Keputusan ini diambil untuk menjawab kebutuhan pengguna yang lebih mengutamakan konektivitas dasar dengan harga lebih bersahabat. Seri APEX standar melayani komunikasi dua arah, sementara varian PLUS mampu menampung hingga empat pengendara dalam satu grup.
Jangkauan 1,6 Km dan Baterai yang Bisa Dilepas
Sena mengklaim kedua perangkat ini punya jangkauan komunikasi hingga 1,6 kilometer di area terbuka. Untuk urusan daya tahan, APEX dan APEX PLUS dibekali waktu bicara intercom sampai 20 jam nonstop.
Yang menarik, baterainya kini bisa dilepas-pasang. Sistem bernama Modular Sandwich Battery ini mendukung tiga metode pengisian: dual battery charger bawaan dengan waktu 2,5 jam, kabel USB-C selama 2 jam, atau wireless charger bersertifikat Qi. Ini solusi praktis bagi pengendara yang kerap melakukan perjalanan jauh dan butuh baterai cadangan.
Bluetooth 6.0, Speaker HD 40mm, dan Tombol Ramah Sarung Tangan
Konektivitas mengandalkan Bluetooth 6.0 untuk panggilan telepon, streaming musik stereo, dan fungsi kontrol jarak jauh. Sena mempertahankan teknologi Mesh Intercom khusus untuk seri flagship 50 dan 60, sehingga APEX dan APEX PLUS tidak memiliki fitur tersebut.
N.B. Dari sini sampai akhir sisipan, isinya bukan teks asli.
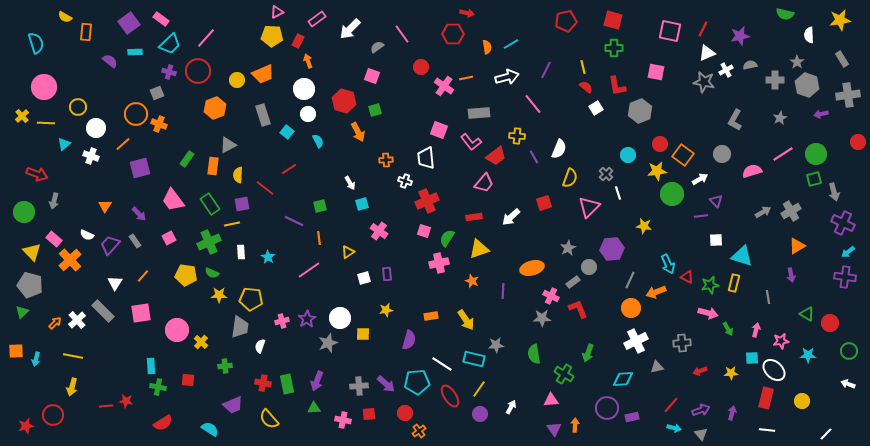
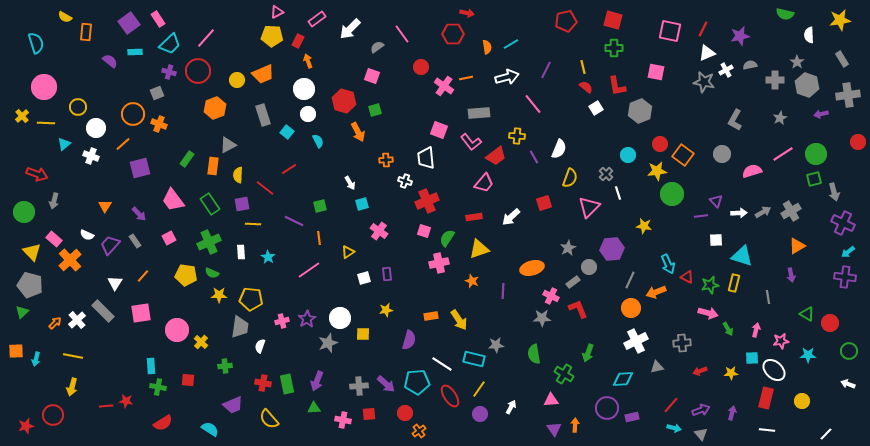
pink rectangle at (161, 19): moved 3 px left; rotated 21 degrees clockwise
orange circle at (136, 114): moved 3 px left
white arrow at (700, 179): moved 39 px right, 34 px down; rotated 28 degrees clockwise
yellow line at (232, 224): moved 21 px right; rotated 14 degrees clockwise
yellow arrow at (466, 320): moved 7 px left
Kualitas audio ditunjang speaker HD 40mm generasi kedua dengan fitur AI noise cancellation. Teknologi ini dirancang untuk meredam kebisingan angin dan suara jalanan saat kecepatan tinggi.
Interaksi dengan perangkat dibuat ramah sarung tangan. Mekanisme thumb wheel bisa diputar atau ditekan, plus tombol khusus intercom dan tombol Quick Pair untuk navigasi cepat. Satu hal yang memudahkan: bodi unit menempel ke helm memakai dudukan magnetik, jadi bisa dilepas dan dipasang dalam hitungan detik.
Strategi Menghilangkan Mesh dan Nasib Pasar Indonesia
Langkah Sena menghadirkan APEX tanpa Mesh Intercom adalah keputusan yang masuk akal. Fitur ini memang jarang dipakai pengendara yang lebih sering touring solo, sunmori berdua, atau rolling city dalam kelompok kecil. Dengan memangkas kompleksitas yang tidak diperlukan, seri ini menawarkan fungsionalitas yang lebih fokus.
Bagi pengguna di Indonesia yang penasaran, masih harus bersabar. Sena baru mengumumkan ketersediaan untuk pasar Eropa. Tanggal peluncuran global dan estimasi harga untuk Indonesia belum diumumkan secara resmi.